Our dental checkups were equally as pleasant at the City Dental Clinic across the street from the hospital. A young but very well qualified dentist checked my teeth and then sonically cleaned them all for about $20. My wife needed a couple of fillings for a chipped tooth and some depleted enamel. Her clean and procedure came to a mere $195 – way less than most people's dental insurance co-pay for a single filling let alone 3, and not including the the bi-weekly or monthly premiums most people waste on dental insurance.

[Since writing this article several years have elapsed and City Dental Clinic lost its building and has closed. On my last visit to Thailand I found a great but slightly more upmarket alternative in Truth Dental Clinic not far from Bumrungrad Hospital. The prices were slightly higher but scheduling an appointment in this larger better equipped dental clinic was a lot easier. Simply 'Line' or 'WhatsApp' their reception at +66 86-393-6231 before you leave home for an appointment no matter what time zone you are in.] Need 4 back-to-back or simultaneous appointments for the family - they will find a time slot for you!

To Summarize

Why would anyone NOT take a trip to Thailand or other parts of the world for elective procedures and proactive health checks? It beats me - that’s all I can say! In fact, we are already planning our checkups and dental cleanings for next year.

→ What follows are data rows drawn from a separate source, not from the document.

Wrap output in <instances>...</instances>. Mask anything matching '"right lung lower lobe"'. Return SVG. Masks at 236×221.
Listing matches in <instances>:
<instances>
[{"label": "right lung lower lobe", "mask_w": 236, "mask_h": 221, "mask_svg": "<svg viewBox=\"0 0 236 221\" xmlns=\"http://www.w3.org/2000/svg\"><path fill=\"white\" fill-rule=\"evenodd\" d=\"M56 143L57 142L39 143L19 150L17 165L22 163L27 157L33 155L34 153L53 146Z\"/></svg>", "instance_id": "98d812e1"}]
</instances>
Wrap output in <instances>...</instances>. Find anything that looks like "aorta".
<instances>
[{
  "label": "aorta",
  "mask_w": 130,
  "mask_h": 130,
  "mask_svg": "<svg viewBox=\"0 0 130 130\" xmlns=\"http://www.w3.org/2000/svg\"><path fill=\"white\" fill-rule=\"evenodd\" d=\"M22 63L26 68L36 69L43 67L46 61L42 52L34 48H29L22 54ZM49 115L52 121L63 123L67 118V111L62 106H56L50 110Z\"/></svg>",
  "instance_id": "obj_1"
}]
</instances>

Concerns about quality medical and dental staff? Bumrungrad International Hospital achieved Joint Commission status years ago and continues to be one of the top hospitals in the world. It serves over 400,000 medical tourists annually who by all accounts save between 50% and 75% on medical expenses they would have incurred for similar services in the US. The hospital's repeat international clientele is probably testament to its reputation and the quality of service patients receive.

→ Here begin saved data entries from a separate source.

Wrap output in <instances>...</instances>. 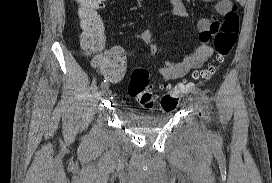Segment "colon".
I'll use <instances>...</instances> for the list:
<instances>
[{
  "label": "colon",
  "mask_w": 272,
  "mask_h": 183,
  "mask_svg": "<svg viewBox=\"0 0 272 183\" xmlns=\"http://www.w3.org/2000/svg\"><path fill=\"white\" fill-rule=\"evenodd\" d=\"M76 3V15L81 30V46L88 55L98 54L102 51L105 44V29L98 10L102 7L105 0H74ZM219 25L216 36L213 39L215 44L214 63L209 65L200 76L203 79L210 78L233 49L239 32V17L237 6H234L224 17L222 23H213ZM113 55L104 53L99 59V67H105L113 61ZM150 74L146 69L137 68L131 73L128 93L135 98L145 109H152L156 103V95L152 92L150 84ZM192 85H176L161 98V108L164 111H172L176 108L180 97L189 91Z\"/></svg>",
  "instance_id": "obj_1"
}]
</instances>
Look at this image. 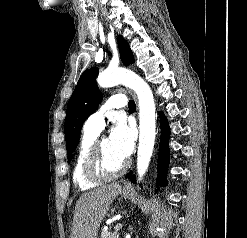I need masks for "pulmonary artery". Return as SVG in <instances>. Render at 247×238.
<instances>
[{"label":"pulmonary artery","instance_id":"pulmonary-artery-1","mask_svg":"<svg viewBox=\"0 0 247 238\" xmlns=\"http://www.w3.org/2000/svg\"><path fill=\"white\" fill-rule=\"evenodd\" d=\"M127 99L123 94L111 96L99 110L91 114L85 121L84 128L95 132H101L104 127V119L107 111L126 106Z\"/></svg>","mask_w":247,"mask_h":238}]
</instances>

Everyone we met was top notch – as good as you would find at home – just with lower hospital billing and insurance overheads, and significantly lower malpractice premiums to pay, thanks to the absence of both ambulance-chasing lawyers in Thailand and a US legal system written by lawyers to encourage the use of ....... lawyers for every little disagreement.
 
There are also no Pharmacy Benefit Managers (PBMs) or vertically integrated healthcare mega corporations that deliberately raise prices to drive their profits and may their CEOs tens of millions of dollars annually. Corruption exists in every country but the unregulated US healthcare industry takes the prize!

Why the US is falling so far behind the developing world should be obvious to all of us who work in the industry, but no one seems interested in fixing a broken system, removing overheads and getting healthcare costs down. With so many vested interests and different parties all wanting to keep their cut, that may never happen in the US. And so, medical tourism is likely to continue to expand as consumers vote with their feet.